Can we judge the size of a Quotient Group by seeing the size of its constituents ?
To add something ,Suppose consider a group $\rm{G}$ which is defined as $\rm{G=M/N}$ (Quotient Group),then my Question is can we comment the Cardinality(whether finite or not) of the group $\rm{G}$ by knowing that $\rm{M,N}$ are finite.
This Question has a good implication.
This question was actually a result of my analysis of Tate-shafarevich group. We know by the Mordell-Weil Theorem that $E(\mathbb{Q})/\rm{2}E(\mathbb{Q})$ is finite(which is phrased as Weak Mordell-Weil Theorem).
And also we know that "Selmer Group which is defined as the principal homogeneous spaces that $K_v$-rational points for all places $v$ of $K$ is finite .
But I understood that
$Ш(E/\mathbb{Q})=[\rm{Sel}(E/\mathbb{Q})/(E(\mathbb{Q})/\rm{2}E(\mathbb{Q})]$ * And the Finiteness of Tate-Shafarevich Group is an Open question , So we know that as Selmer Group and $E(\mathbb{Q})/\rm{2}E(\mathbb{Q})$ are finite ,So can we comment about the finiteness of $Ш(E/\mathbb{Q})$?
Like some one told that
If $G=M/N$ and $M$ is finite, then $G$ must be finite: quotient of a finite group is necessarily finite.

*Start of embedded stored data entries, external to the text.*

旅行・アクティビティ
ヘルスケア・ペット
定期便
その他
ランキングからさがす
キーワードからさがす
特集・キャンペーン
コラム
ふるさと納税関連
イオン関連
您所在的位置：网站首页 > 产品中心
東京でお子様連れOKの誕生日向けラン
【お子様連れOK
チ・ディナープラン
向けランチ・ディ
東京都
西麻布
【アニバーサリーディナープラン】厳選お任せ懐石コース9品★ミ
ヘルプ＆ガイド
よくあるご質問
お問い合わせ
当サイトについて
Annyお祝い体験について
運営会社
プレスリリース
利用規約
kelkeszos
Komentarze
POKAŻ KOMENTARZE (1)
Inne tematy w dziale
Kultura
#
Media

But according to that ,it will imply that the Group $Ш(E/\mathbb{Q})$ will be finite,as Selmer and $E(\mathbb{Q})/\rm{2}E(\mathbb{Q})$ are finite,which solves the problem in determining the finiteness of Tate-Shafarevich Group.But i think that this is not the case,as its an Age-old problem,and it doesnt turn out to be so simple
*:That expression of Tate-Shafarevich Group was a result of my thinking ,and i fear that it may not be true,as no one neither in Stack exchange nor in Mathoverflow helped me in knowing what is $Ш(E/\mathbb{Q})$.
Note:Anyone putting downvotes are humbly requested to post the reason,which helps in fixing my errors and moulding me,
Thanks everyone, Cordially, Iyengar.
For any group $G$, if $M$ is a group, $N$ is a subgroup of $M$, and $G\cong M/N$, then $|G||N| = |M|$ in the sense of cardinality.

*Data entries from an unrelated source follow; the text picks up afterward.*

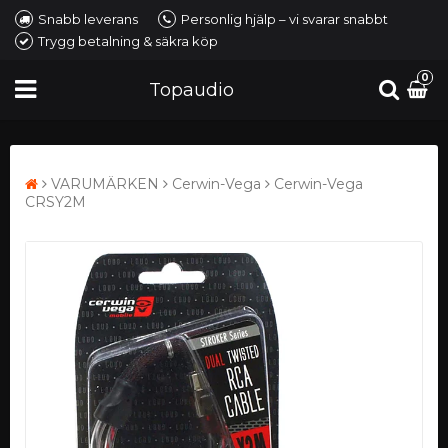
Snabb leverans
Personlig hjälp – vi svarar snabbt
Trygg betalning & säkra köp
0
Topaudio
VARUMÄRKEN
Cerwin-Vega
Cerwin-Vega
CRSY2M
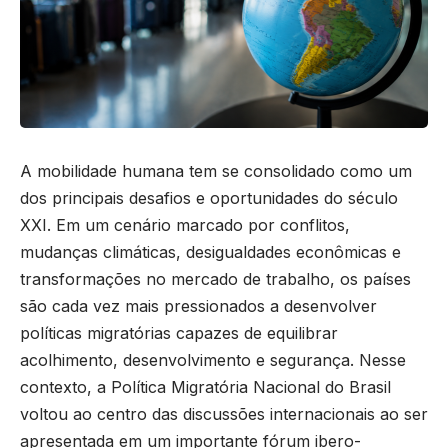
A mobilidade humana tem se consolidado como um
dos principais desafios e oportunidades do século
XXI. Em um cenário marcado por conflitos,
mudanças climáticas, desigualdades econômicas e
transformações no mercado de trabalho, os países
são cada vez mais pressionados a desenvolver
políticas migratórias capazes de equilibrar
acolhimento, desenvolvimento e segurança. Nesse
contexto, a Política Migratória Nacional do Brasil
voltou ao centro das discussões internacionais ao ser
apresentada em um importante fórum ibero-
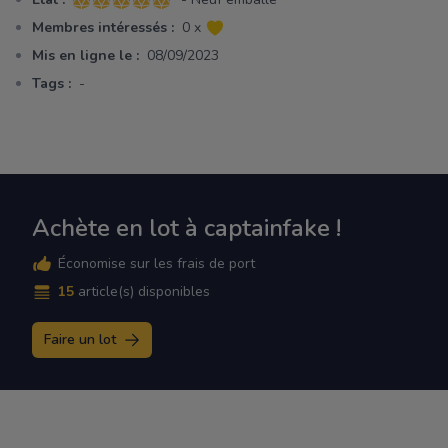
5 sur 5 étoiles
Membres intéressés :
0 x
Mis en ligne le :
08/09/2023
Tags :
-
Achète en lot à captainfake !
Économise sur les frais de port
15
article(s) disponibles
Faire un lot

This because the underlying set of $G$ is the set of equivalence classes of $M$ modulo $N$. These equivalence classes partition $M$, so if $\{m_i\}_{i\in I}$ are a complete set of coset representatives for $N$ in $M$, then $$|M| = \left|\bigcup_{i\in I}m_iN\right| = \sum_{i\in I}|m_iN| = \sum_{i\in I}|N| = |I||N|,$$ the next-to-last equality because $mN$ is bijectable with $N$ for every $m\in M$. Since the number of equivalence classes is $I$, $|G|=|I|$, so we get $|G||N|=|M|$.
In particular, if $M$ is finite, then necessarily $G$ is finite.
Are you sure this is really what you wanted to ask?